#### [Your goal]
Two lines below mark the span: the one containing "leaks, et il" and the one containing "覚えてもらえているのに、なぜ注文につながらないのか？". Set down both, plus every line between, exactly as they stand, and nothing else.

#### [Material provided]
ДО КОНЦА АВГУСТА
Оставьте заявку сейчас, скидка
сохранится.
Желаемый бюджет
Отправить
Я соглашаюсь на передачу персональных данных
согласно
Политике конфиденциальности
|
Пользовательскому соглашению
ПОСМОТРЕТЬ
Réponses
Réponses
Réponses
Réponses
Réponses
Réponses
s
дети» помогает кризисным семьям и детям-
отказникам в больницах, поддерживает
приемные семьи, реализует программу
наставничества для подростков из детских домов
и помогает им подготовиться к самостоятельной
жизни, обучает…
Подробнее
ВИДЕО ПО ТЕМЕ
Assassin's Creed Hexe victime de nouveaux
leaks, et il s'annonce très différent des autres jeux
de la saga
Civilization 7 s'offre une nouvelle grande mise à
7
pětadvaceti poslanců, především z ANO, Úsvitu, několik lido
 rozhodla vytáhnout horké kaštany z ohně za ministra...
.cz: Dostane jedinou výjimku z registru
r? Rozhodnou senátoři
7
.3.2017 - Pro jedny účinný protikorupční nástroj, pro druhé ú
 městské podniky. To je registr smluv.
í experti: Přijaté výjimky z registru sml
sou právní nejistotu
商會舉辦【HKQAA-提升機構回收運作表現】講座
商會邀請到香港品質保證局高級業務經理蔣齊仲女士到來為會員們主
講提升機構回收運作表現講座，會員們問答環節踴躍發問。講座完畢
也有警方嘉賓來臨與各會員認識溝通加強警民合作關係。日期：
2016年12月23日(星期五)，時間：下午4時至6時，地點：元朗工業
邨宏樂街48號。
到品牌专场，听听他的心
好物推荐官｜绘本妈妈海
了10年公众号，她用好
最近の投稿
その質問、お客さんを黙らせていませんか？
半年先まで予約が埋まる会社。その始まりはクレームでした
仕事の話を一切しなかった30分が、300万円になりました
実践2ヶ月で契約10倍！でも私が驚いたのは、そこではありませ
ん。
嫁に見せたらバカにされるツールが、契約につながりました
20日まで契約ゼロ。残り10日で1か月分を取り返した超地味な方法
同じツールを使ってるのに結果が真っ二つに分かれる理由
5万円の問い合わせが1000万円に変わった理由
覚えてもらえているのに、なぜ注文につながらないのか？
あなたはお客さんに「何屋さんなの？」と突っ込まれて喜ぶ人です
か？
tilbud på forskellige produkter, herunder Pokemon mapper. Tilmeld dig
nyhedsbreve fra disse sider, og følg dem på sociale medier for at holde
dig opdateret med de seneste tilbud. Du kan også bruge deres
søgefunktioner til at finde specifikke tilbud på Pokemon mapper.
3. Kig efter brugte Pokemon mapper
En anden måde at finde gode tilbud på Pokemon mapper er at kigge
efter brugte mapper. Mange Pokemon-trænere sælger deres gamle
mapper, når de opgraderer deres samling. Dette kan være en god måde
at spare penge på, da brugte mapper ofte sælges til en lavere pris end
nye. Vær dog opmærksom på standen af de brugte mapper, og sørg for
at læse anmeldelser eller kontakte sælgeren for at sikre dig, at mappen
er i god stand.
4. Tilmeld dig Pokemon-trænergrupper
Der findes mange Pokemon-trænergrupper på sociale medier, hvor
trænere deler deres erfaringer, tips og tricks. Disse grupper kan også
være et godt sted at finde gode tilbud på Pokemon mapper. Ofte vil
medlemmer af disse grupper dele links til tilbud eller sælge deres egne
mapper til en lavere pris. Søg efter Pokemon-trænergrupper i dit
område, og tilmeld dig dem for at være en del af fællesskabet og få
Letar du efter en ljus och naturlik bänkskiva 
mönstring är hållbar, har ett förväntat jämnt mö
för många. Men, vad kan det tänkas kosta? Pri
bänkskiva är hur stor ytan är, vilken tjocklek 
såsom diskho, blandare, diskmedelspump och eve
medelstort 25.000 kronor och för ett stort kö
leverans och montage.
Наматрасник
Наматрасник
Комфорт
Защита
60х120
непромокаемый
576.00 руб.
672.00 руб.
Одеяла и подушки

#### [Solution for this problem]
leaks, et il s'annonce très différent des autres jeux
de la saga
Civilization 7 s'offre une nouvelle grande mise à
7
pětadvaceti poslanců, především z ANO, Úsvitu, několik lido
 rozhodla vytáhnout horké kaštany z ohně za ministra...
.cz: Dostane jedinou výjimku z registru
r? Rozhodnou senátoři
7
.3.2017 - Pro jedny účinný protikorupční nástroj, pro druhé ú
 městské podniky. To je registr smluv.
í experti: Přijaté výjimky z registru sml
sou právní nejistotu
商會舉辦【HKQAA-提升機構回收運作表現】講座
商會邀請到香港品質保證局高級業務經理蔣齊仲女士到來為會員們主
講提升機構回收運作表現講座，會員們問答環節踴躍發問。講座完畢
也有警方嘉賓來臨與各會員認識溝通加強警民合作關係。日期：
2016年12月23日(星期五)，時間：下午4時至6時，地點：元朗工業
邨宏樂街48號。
到品牌专场，听听他的心
好物推荐官｜绘本妈妈海
了10年公众号，她用好
最近の投稿
その質問、お客さんを黙らせていませんか？
半年先まで予約が埋まる会社。その始まりはクレームでした
仕事の話を一切しなかった30分が、300万円になりました
実践2ヶ月で契約10倍！でも私が驚いたのは、そこではありませ
ん。
嫁に見せたらバカにされるツールが、契約につながりました
20日まで契約ゼロ。残り10日で1か月分を取り返した超地味な方法
同じツールを使ってるのに結果が真っ二つに分かれる理由
5万円の問い合わせが1000万円に変わった理由
覚えてもらえているのに、なぜ注文につながらないのか？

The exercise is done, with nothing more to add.